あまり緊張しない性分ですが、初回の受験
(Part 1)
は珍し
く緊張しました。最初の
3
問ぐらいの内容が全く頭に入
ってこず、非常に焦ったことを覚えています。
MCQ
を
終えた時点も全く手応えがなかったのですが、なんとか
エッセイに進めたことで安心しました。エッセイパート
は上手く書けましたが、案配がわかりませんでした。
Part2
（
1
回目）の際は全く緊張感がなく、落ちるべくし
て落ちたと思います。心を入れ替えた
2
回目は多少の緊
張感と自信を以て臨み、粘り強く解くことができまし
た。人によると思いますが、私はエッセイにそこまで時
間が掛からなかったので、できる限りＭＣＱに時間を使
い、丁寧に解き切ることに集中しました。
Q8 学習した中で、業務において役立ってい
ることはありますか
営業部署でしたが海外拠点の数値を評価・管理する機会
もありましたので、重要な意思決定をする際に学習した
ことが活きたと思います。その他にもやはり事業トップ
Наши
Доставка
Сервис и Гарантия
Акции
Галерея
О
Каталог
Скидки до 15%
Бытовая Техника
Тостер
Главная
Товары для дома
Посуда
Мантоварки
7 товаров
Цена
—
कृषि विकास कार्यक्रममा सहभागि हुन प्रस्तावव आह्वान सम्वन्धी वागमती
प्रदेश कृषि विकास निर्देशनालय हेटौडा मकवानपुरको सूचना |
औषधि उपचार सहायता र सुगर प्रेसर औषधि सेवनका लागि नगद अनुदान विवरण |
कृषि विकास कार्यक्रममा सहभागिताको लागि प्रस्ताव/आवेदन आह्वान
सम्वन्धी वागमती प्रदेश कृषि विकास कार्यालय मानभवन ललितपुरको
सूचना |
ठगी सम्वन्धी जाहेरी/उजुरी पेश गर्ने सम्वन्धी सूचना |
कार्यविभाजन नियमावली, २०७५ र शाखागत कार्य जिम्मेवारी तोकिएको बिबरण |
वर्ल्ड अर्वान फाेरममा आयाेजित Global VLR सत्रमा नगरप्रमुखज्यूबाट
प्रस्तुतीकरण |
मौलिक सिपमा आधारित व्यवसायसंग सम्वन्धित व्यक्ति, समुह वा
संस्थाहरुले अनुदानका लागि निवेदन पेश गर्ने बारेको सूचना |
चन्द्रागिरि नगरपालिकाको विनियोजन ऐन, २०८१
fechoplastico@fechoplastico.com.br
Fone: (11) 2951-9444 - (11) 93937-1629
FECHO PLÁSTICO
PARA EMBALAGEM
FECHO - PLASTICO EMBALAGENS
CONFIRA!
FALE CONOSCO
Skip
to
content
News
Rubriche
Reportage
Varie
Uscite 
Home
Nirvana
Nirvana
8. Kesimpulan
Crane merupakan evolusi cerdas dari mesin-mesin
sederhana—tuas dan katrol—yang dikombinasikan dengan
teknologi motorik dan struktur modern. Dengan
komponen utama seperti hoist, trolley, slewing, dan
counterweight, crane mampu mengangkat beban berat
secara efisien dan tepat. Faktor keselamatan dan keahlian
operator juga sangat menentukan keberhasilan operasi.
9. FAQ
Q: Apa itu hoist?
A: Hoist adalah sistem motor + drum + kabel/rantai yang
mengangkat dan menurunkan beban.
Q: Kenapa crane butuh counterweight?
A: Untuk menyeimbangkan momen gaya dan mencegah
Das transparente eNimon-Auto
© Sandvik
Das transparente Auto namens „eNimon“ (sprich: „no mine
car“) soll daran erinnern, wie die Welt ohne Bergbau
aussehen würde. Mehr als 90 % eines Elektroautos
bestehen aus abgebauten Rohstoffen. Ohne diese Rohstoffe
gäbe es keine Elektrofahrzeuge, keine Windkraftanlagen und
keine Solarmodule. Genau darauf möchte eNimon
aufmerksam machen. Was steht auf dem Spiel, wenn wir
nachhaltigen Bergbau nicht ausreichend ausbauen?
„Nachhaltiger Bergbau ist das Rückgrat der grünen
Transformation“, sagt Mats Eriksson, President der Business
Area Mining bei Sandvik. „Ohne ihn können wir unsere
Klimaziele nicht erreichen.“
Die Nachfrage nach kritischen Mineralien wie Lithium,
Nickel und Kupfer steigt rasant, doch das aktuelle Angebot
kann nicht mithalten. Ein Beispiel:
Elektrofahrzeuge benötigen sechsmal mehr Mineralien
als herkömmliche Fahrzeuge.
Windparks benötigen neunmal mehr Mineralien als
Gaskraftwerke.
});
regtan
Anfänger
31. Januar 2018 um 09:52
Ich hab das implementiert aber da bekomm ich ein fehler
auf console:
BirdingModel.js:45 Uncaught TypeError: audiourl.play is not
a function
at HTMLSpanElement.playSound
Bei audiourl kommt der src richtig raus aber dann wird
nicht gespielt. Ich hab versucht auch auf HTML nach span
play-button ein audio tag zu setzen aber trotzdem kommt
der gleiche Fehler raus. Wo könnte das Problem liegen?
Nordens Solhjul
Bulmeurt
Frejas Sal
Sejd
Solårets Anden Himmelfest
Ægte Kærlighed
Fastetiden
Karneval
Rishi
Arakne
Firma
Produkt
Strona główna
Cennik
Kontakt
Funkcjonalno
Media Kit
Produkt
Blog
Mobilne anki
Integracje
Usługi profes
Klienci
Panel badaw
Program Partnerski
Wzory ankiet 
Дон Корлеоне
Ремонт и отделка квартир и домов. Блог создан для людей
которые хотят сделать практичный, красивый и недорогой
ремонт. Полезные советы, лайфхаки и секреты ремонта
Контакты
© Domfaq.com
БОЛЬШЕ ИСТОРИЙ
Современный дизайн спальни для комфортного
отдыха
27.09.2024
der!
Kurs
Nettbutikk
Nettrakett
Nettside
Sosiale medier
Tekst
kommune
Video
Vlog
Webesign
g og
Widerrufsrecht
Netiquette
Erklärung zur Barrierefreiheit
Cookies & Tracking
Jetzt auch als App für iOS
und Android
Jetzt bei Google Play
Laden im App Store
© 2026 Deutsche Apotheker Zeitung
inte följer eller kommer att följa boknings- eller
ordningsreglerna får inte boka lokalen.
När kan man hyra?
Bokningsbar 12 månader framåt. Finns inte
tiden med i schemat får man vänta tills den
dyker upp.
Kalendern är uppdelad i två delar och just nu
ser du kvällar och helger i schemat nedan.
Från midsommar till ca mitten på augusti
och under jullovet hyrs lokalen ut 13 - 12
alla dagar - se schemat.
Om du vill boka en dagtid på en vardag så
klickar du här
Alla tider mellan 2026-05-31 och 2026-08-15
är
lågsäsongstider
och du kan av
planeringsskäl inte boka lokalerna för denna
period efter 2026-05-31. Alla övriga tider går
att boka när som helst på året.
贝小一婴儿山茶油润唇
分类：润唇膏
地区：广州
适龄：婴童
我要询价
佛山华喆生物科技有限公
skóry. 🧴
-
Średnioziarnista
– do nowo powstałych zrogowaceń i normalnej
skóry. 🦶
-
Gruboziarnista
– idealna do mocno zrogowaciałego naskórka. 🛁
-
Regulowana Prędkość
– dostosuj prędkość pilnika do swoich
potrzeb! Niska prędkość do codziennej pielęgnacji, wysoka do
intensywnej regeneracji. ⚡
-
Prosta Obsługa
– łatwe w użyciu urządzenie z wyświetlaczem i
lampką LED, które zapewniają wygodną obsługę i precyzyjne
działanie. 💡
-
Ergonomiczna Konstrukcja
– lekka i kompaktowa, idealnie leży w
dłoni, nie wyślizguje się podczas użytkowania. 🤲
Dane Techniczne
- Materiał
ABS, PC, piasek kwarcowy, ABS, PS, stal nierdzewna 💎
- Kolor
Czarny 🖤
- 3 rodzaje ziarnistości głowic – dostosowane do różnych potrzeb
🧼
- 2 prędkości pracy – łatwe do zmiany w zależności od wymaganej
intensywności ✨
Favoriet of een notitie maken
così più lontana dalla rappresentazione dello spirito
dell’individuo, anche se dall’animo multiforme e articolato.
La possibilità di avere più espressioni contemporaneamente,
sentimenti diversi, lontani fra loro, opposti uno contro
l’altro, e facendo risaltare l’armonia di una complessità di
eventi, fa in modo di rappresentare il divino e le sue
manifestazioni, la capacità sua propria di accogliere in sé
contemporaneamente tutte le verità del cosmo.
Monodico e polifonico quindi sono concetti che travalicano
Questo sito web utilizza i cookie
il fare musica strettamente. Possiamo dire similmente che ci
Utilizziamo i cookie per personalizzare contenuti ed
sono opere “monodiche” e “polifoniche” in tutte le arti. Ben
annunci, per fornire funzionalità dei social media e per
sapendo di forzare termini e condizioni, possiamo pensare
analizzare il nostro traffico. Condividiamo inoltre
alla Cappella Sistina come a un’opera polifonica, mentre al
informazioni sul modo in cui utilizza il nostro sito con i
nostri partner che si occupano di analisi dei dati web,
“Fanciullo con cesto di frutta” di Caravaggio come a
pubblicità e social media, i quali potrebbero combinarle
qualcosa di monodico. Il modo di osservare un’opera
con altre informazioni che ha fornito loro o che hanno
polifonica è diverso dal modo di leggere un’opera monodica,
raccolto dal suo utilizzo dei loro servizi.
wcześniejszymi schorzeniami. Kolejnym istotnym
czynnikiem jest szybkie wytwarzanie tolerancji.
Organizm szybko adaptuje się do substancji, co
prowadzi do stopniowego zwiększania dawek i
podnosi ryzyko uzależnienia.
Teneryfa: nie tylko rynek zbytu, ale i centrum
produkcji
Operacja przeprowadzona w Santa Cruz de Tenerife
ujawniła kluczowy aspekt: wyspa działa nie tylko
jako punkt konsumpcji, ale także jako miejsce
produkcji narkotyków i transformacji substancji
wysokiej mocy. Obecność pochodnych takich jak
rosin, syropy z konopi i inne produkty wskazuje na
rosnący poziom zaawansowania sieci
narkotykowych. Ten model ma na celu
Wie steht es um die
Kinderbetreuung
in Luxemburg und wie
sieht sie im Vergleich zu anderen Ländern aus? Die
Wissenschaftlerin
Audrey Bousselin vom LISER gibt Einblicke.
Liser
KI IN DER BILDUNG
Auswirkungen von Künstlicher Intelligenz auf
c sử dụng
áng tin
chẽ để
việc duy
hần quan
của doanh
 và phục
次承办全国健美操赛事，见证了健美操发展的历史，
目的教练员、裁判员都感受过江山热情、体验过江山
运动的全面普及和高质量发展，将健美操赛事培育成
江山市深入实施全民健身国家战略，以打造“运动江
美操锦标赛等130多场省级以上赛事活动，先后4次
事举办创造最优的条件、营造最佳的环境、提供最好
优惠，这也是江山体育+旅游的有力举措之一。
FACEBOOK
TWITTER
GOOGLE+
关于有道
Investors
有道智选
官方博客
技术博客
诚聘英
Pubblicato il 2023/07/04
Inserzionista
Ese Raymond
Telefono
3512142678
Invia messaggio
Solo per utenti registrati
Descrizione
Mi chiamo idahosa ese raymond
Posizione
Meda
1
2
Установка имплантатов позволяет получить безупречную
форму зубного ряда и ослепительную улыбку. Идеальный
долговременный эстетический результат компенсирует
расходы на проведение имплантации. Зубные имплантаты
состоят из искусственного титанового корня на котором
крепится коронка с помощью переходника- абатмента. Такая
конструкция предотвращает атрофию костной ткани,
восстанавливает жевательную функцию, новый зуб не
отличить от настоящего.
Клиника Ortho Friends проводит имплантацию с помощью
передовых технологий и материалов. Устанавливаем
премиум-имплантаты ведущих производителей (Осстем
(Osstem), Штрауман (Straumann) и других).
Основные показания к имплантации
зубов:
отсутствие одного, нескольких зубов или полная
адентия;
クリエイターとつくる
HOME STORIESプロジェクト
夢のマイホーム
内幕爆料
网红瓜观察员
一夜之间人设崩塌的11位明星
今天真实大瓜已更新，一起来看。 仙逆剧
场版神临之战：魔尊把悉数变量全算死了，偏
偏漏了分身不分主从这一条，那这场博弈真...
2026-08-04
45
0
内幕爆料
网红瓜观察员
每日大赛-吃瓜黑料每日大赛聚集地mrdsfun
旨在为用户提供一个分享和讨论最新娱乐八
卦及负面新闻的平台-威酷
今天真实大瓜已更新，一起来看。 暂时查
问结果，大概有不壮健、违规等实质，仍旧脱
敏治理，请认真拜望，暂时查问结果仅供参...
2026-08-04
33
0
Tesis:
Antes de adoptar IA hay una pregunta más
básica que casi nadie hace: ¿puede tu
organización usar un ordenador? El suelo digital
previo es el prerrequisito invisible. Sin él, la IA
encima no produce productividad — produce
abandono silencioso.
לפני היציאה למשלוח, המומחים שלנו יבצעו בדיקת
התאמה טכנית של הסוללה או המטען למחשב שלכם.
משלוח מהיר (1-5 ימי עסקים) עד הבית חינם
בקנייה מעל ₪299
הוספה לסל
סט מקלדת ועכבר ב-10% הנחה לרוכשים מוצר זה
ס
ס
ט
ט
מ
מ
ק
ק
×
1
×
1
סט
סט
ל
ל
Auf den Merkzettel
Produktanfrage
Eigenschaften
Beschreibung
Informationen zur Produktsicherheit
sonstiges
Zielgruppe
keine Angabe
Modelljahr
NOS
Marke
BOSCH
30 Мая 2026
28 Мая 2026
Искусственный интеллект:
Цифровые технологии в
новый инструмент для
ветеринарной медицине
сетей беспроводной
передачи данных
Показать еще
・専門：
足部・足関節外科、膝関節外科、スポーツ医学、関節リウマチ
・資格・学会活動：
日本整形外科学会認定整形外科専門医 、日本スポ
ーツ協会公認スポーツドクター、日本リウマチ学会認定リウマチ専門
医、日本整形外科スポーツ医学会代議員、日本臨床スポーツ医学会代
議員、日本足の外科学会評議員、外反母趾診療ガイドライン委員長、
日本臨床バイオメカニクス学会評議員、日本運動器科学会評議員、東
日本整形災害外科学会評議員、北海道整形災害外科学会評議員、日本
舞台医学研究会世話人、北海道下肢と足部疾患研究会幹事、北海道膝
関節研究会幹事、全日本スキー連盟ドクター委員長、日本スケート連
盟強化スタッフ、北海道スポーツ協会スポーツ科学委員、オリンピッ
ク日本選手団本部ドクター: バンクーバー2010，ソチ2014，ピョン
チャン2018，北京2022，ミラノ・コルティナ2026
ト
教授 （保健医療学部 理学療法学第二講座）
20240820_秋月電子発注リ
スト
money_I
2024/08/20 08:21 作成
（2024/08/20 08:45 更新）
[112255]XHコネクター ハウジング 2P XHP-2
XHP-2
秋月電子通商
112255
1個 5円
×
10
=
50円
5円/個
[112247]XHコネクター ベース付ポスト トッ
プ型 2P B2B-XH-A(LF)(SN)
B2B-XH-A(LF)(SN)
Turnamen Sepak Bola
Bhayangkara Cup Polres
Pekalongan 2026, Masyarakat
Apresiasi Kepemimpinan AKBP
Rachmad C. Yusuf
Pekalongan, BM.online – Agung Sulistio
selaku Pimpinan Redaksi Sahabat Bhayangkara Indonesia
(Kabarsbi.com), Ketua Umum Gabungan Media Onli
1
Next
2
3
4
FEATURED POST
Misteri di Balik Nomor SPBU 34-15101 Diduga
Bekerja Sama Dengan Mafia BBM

──────

About this task: If a line in the material above holds "counterweight", copy it.

Output for this task:
counterweight, crane mampu mengangkat beban berat
Q: Kenapa crane butuh counterweight?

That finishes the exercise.